Retire, however, is the opposite of what they did when they got to Maine. Webb became a senior fellow at the Margaret Chase Smith Policy Center at the University of Maine in Orono, and he is currently completing his dissertation on the political and economic history of Maine from the War of 1812 to the Civil War. He also serves on the boards of several nonprofits and is active in state politics. Daniels, too, became involved with nonprofit organizations. She serves on the board of the Maine Humanities Council and has recently completed a five-year term as chairman of the board of the Center for Maine Contemporary Art in Rockport.
Soon the house’s small living room and parlor were no longer sufficient to contain their lives. It also became clear to Daniels that their eclectic mix of furniture was verging on clutter. She was continuing to collect art. She says, “I like having artwork by people I know.” At CMCA, she has gotten to know many Maine artists, and their work—including pieces by Dozier Bell, Susan Williams, and Dudley Zopp, and Nancy Glassman, Daniels’s cousin—was mingled with Webb’s maps, book, and prints. It was time to begin editing and revising—and thinking again about the purpose of the house.

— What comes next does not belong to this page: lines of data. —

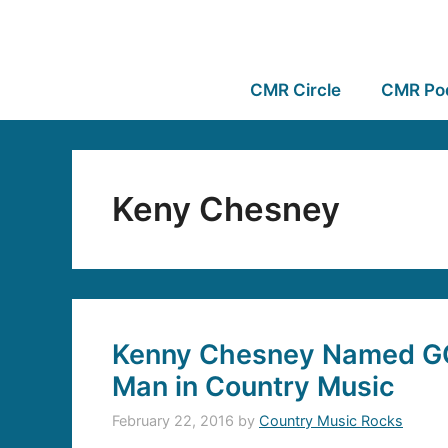
CMR Circle
CMR Po
Keny Chesney
Kenny Chesney Named GQ’
Man in Country Music
February 22, 2016
by
Country Music Rocks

They wanted more room to entertain, and expanding the kitchen and dining room formed the core of what ultimately became a renovation of the entire house. Peter Gross, the architect who designed the expansion, says that this project “was a collaboration.” His clients “had some great ideas. I love the result.” As a historian, Webb wanted to preserve the house’s continuity. He had the original inventories of the 1930 reconstruction and used them to guide the choice of twenty-first-century lighting and materials. Gross explains: “We worked to keep the existing cabinetry and not to make changes to the front of the house.”
He gained space by pushing the back wall of the house out, making it flush with the shed, and then turning that wall into a wide bay, curving the windows to encompass a broader view of the fields and hills. A long harvest table from a church in western Massachusetts is set perpendicular to the windowed wall and acts as a bridge connecting the new part of the room with the existing one. The wall of windows has a contemporary feel, but the original amber mahogany cabinets act as reminders of the room’s origins. “We tied everything together with the same materials, and we went around and around—literally—on the flow for parties,” says Gross. The ample kitchen is tucked behind a high counter, on which is nailed a painting on aluminum of ice houses by Sam Cady, so that the logistics of a party remain invisible while the people cooking—often friends—can be part of a conversation.

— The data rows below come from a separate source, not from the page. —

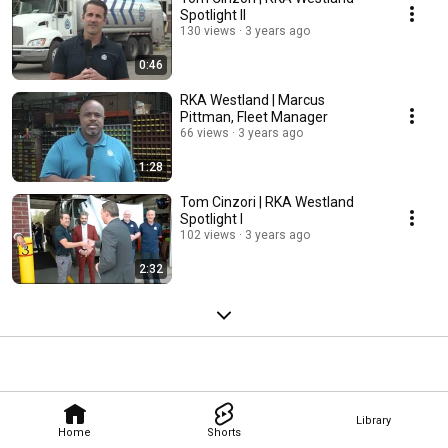
Spotlight II
130 views
3 years ago
0:46
RKA Westland | Marcus
Pittman, Fleet Manager
66 views
3 years ago
1:28
Tom Cinzori | RKA Westland
Spotlight I
102 views
3 years ago
2:32
Library
Home
Shorts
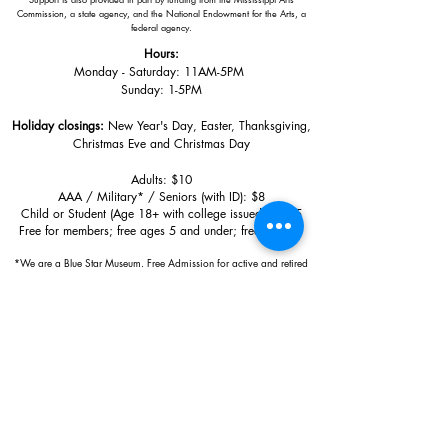
Commission, a state agency, and the National Endowment for the Arts, a
federal agency.
Hours:
Monday - Saturday: 11AM-5PM
Sunday: 1
-5PM
Holiday closings:
New Year's Day, Easter, Thanksgiving,
Christmas Eve and Christmas Day
Adults: $10
AAA / Military* / Seniors (with ID): $8
Child or Student (Age 18+ with college issued ID): $5
Free for members; free ages 5 and under; free to shop
*We are a Blue Star Museum.
Free Admission for active and retired
military families (up to 5 family members) valid annually from Armed
Forces day to Labor Day.
510 Washington Avenue,
Ocean Springs, MS, 39564
228-872-3164
Sign up for the email list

For the interiors, Daniels turned to Ariana Fischer of Ariana Fischer Interior Design in Portland. When the project was beginning, Fischer owned G.F. MacGregor, a home-furnishings store in Rockland. “I walked in,” says Daniels, “and thought: this is my taste.” She bought an old chair that Fischer had reupholstered in an oversized blue and white chinoiserie print. That chair, which is now in a downstairs sitting room, became the key to the way Daniels and Fischer worked together.
Daniels, who has an infallible sense of which of her many friends will get along with each other, has a similar instinct for inanimate objects. Everywhere you look she has arranged works of art, books, and unexpected things into intriguing visual moments: a series of framed sheets of British Jane Austen stamps, for instance, or a Katherine Bradford painting of swimmers above a giant polyresin mussel shell. Fischer has balanced these small moments with oversized prints—classical heads, a fabric mural of a garden.
Fischer has also helped make seamless transitions between the old and the new. In the dining room she helped work out the proportions of a wall of open shelves that makes another visual link between the 1930s cabinetwork and the new addition. Most recently, she and Daniels reconfigured a downstairs office into a sitting room and guestroom to accommodate the flow of visitors: when the couple doesn’t come to the big city, then the big city comes to them. One room retains its 25-year-old wallpaper and the other is new, but it is hard to tell which is which.
For both Daniels and Webb, history is important, in its broad sense and as their personal stories. Fairview Farm holds evidence of their stories. Here, they have embraced change while retaining the precious accumulations of the past; they have built a graceful and generous expression of the affections and experiences that enrich their present.